» DATA IN THIS EXERCISE

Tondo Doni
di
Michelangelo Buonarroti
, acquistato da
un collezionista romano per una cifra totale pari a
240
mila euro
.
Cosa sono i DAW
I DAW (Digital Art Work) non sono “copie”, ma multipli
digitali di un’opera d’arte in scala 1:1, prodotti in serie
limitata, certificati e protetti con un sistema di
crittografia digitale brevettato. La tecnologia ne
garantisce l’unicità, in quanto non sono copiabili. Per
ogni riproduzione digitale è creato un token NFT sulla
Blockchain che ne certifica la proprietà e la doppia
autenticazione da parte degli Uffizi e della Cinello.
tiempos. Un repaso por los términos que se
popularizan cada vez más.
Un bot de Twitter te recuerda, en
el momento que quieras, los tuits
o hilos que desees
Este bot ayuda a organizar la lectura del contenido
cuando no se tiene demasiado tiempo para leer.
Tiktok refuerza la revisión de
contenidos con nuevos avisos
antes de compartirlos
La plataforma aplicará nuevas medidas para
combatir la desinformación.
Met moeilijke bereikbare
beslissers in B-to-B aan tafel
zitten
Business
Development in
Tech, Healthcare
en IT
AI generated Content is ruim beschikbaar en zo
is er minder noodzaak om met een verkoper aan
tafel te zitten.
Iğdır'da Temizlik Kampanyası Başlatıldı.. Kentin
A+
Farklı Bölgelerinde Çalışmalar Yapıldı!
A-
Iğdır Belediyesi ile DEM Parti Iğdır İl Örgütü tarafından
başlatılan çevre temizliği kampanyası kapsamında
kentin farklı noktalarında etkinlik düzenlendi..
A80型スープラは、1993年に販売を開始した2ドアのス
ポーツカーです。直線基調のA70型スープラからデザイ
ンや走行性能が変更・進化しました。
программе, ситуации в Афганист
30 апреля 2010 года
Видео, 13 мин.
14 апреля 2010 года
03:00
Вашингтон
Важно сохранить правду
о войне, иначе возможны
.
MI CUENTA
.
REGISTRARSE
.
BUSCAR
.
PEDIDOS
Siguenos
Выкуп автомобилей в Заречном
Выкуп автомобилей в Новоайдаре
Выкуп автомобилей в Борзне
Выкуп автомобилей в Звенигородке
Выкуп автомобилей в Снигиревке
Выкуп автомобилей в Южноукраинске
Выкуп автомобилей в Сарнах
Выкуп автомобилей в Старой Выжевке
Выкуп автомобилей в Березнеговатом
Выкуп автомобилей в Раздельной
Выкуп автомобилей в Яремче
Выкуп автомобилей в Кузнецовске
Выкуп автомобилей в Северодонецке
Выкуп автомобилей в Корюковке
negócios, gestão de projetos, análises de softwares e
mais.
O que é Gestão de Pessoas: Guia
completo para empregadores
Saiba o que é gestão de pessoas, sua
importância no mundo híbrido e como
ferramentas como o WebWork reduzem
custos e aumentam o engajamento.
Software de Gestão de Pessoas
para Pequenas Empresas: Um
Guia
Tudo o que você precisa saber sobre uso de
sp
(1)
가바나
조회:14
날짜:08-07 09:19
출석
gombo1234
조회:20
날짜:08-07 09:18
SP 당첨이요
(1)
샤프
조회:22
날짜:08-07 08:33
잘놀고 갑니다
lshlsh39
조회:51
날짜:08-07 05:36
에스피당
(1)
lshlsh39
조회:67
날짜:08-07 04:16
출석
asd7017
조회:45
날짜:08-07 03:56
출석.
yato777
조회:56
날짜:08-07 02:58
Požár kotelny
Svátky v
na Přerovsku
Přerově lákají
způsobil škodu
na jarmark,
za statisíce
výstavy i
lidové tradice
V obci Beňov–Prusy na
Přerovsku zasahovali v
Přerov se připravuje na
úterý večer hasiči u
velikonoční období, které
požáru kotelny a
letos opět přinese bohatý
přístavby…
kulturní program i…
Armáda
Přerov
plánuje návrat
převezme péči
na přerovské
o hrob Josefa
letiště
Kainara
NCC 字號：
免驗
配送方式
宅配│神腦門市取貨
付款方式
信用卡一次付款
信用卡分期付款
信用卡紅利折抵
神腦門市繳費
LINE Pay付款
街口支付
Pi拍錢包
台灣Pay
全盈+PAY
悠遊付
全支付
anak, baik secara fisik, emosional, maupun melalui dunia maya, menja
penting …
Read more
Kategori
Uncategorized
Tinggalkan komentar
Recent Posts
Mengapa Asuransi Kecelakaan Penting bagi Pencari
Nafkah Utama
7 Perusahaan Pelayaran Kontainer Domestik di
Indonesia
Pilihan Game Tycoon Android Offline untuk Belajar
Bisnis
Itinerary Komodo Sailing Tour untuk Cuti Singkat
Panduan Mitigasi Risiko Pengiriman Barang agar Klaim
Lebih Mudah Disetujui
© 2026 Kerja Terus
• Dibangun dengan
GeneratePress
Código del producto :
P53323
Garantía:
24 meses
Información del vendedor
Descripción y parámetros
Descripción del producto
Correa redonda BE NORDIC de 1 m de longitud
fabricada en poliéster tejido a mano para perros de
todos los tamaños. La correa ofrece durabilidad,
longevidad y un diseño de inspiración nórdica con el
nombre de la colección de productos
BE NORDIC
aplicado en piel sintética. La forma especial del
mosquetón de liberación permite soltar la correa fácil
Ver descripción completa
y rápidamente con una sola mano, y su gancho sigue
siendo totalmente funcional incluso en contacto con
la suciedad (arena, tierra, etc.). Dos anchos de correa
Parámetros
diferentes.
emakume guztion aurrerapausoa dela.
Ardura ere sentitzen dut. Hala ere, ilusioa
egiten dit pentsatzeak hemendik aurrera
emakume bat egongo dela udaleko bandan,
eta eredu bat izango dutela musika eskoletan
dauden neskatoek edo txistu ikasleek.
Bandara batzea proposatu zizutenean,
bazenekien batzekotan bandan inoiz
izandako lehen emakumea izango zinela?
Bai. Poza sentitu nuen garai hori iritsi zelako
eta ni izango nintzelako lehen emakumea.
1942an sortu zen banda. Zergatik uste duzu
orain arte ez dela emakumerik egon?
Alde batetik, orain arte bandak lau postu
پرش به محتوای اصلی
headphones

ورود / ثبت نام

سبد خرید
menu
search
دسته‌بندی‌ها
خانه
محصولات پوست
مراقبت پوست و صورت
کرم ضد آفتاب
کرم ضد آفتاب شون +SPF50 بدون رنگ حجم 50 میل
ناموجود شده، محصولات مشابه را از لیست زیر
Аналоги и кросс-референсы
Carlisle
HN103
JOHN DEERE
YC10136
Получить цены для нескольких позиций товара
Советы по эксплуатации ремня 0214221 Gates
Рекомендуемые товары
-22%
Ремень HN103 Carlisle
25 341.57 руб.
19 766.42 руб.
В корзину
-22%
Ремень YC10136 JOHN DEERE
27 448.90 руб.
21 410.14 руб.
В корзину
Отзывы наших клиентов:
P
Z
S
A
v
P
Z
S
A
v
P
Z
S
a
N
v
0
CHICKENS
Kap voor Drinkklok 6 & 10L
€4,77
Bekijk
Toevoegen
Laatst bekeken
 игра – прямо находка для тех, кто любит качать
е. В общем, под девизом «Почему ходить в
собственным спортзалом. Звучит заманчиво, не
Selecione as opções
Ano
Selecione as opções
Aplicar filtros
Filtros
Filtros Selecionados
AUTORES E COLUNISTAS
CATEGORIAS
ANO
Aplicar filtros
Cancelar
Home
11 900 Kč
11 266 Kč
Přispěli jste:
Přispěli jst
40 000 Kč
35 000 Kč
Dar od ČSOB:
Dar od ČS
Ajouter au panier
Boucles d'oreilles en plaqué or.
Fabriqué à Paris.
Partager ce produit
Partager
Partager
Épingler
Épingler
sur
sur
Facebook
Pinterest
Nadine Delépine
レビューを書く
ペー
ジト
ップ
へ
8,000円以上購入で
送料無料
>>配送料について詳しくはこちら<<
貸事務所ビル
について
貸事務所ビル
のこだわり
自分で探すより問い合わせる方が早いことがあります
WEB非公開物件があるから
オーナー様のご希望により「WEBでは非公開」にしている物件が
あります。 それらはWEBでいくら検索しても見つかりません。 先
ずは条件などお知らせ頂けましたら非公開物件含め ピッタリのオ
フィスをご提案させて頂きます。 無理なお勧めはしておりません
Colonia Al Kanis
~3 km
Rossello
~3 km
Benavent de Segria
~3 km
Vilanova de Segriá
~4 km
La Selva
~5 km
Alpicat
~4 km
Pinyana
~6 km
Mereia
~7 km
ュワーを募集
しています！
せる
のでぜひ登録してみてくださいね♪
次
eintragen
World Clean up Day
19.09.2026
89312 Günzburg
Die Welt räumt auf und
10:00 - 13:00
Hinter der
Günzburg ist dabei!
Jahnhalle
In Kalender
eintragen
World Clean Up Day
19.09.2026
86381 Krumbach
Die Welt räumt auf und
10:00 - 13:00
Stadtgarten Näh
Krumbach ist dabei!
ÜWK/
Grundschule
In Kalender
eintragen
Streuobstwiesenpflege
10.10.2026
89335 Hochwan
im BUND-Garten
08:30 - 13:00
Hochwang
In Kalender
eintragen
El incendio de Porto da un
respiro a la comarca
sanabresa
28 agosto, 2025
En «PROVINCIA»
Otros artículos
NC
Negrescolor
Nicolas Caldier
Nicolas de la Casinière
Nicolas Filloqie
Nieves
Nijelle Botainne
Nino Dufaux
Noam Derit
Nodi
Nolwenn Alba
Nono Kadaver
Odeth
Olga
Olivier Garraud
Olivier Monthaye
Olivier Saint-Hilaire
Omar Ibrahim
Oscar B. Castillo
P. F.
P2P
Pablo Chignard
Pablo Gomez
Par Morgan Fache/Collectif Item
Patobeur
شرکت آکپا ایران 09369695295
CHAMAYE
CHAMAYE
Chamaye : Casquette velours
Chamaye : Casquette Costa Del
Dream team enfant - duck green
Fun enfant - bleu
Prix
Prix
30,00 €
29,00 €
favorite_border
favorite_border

» TASK BRIEF
Scan the listing above, and wherever a line holds the string "Přerovsku", copy that line.

» FINISHED TASK
na Přerovsku
Přerovsku zasahovali v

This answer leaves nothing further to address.